J’avais estimé la victoire de la petite poupée préfabriquée, préformatée, merchandisée et livrée avec un répertoire de réponses toutes faites et capitalistiquement jovialistes à environ 60 contre 40. Cela laissait amplement la possibilité pour les camarades qui ne disposaient pas de Gravol (Nausicalm en France) ni de pince-nez de rester chez eux, même si je préférais de loin ceux qui votaient anti-Le Pen. Les résultats officiels étant de 66 contre 34, on pourra lire avec intérêt l’article de Frédéric Lordon De la prise d’otages, où il démonte le fascisme soft qui consiste à faire voter par injonction plutôt que par conviction. Les élections ne devraient-elles pas être le lieu par excellence de l’expression de sa conviction intime ? Ce délire qui consiste à aligner son vote selon une expectative alimentée par des médias et des sondages dénature totalement l’exercice et le transforme en prophétie autoréalisante.
Par ailleurs, un taux d’abstention de 25 % additionné à un taux de votes blancs et de votes nuls de 12 % en dit long sur l’attrait représenté par les deux chevaux dopés de cette dernière course. Le joli vendeur de voitures usagées a déclaré qu’il ferait tout pour « que les électeurs n’aient aucune raison de voter pour les extrêmes ». Cela n’est pas nécessairement rassurant parce qu’on ne sait pas ce qu’il empruntera à l’extrême droite pour lui couper l’herbe sous le pied. D’autant que les grandes déclarations à la « mon ennemi, c’est la finance » ont la valeur des promesses d’ivrogne.
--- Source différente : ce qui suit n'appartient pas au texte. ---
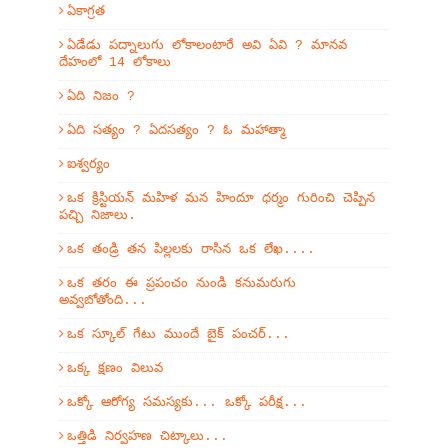
ఏకాగ్రత
ఏడేడు పద్నాలుగు లోకాలంటారే అవి ఏవి ? మానవ
దేహంలో 14 లోకాలు
ఏది నిజం ?
ఏది సత్యం ? ఏదసత్యం ? ఓ మహాత్మా
ఐశ్వర్యం
ఒక క్రిస్టియన్ మహిళ మన హిందూ ధర్మం గురించి చెప్పిన
పచ్చి నిజాలు.
ఒక తండ్రి తన పిల్లలకు రాసిన ఒక లేఖ....
ఒక తరం ఈ ప్రపంచం నుండి కనుమరుగు
అవ్వబోతోంది...
ఒక స్కూల్ గేటు ముందే బైక్ పంచర్...
ఒక్క క్షణం విలువ
ఒక్కో ఆరోగ్య సమస్యకు... ఒక్కో పరీక్ష...
ఒత్తిడి నిర్వహణ చిట్కాలు...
Les Québécois se rappellent amèrement la promesse du chef Libéral Couillard qui jurait la main sur le cœur que son gouvernement n’aurait plus rien à voir avec le gouvernement précédent, celui de Jean Charest. Résultat des courses : non seulement poursuit-il les mêmes politiques, mais il le fait avec le même personnel.
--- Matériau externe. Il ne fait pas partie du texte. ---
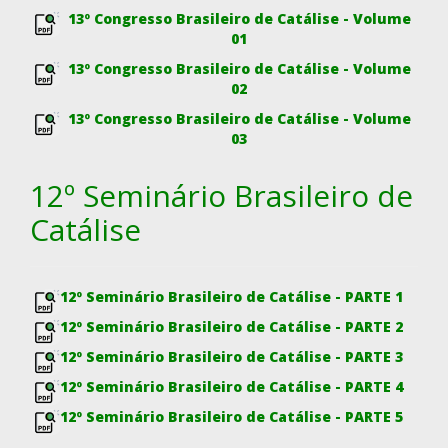
13º Congresso Brasileiro de Catálise - Volume
01
13º Congresso Brasileiro de Catálise - Volume
02
13º Congresso Brasileiro de Catálise - Volume
03
12º Seminário Brasileiro de
Catálise
12º Seminário Brasileiro de Catálise - PARTE 1
12º Seminário Brasileiro de Catálise - PARTE 2
12º Seminário Brasileiro de Catálise - PARTE 3
12º Seminário Brasileiro de Catálise - PARTE 4
12º Seminário Brasileiro de Catálise - PARTE 5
La marche de Le Pen n’a été que ralentie, certainement pas freinée. En 15 ans, le score des fachos a plus que doublé et il y a tout lieu de se demander si, grâce aux quinquennats successifs de droite (Chirac, Sarkozy, puis Hollande), au lieu d’une Le Pen qui s’est normalisée, on n’a pas affaire à un normal qui s’est lepénisé. L’article de Julien Salingue sur le sujet mérite le détour.
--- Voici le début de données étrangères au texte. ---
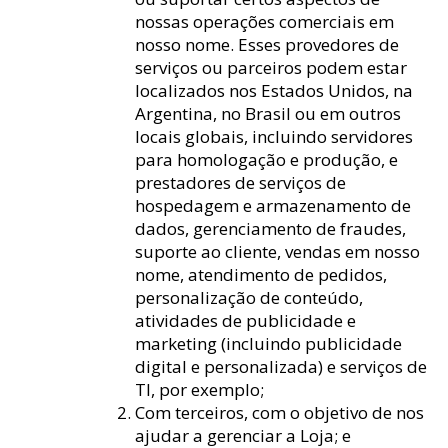
nossas operações comerciais em
nosso nome. Esses provedores de
serviços ou parceiros podem estar
localizados nos Estados Unidos, na
Argentina, no Brasil ou em outros
locais globais, incluindo servidores
para homologação e produção, e
prestadores de serviços de
hospedagem e armazenamento de
dados, gerenciamento de fraudes,
suporte ao cliente, vendas em nosso
nome, atendimento de pedidos,
personalização de conteúdo,
atividades de publicidade e
marketing (incluindo publicidade
digital e personalizada) e serviços de
TI, por exemplo;
Com terceiros, com o objetivo de nos
ajudar a gerenciar a Loja; e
Le seul mouvement vraiment en marche depuis 2002, c’est celui de Le Pen. La décomplexion des idées d’extrême droite, les « manifs pour tous », les milices du genre GUD n’ont pas subi de régression sous les différents régimes de droite qui se sont succédé. Et ce n’est certainement pas un ennième énarque convaincu que les riches le sont par vertu et les pauvres par vice qui changera la donne. Le travail extra-parlementaire et extra-médiatique qui attend les tenants de la démocratie républicaine est énorme, car l’hégémonie que le 1 % a construite est nauséabonde et violente (celle qui sort tout son arsenal militaro-policier lors des rencontres des G20) et alimente une contre-hégémonie (celle des fachos) tout aussi répressive, alors qu’à côté nait difficilement une autre contre-hégémonie écosocialiste et pacifique.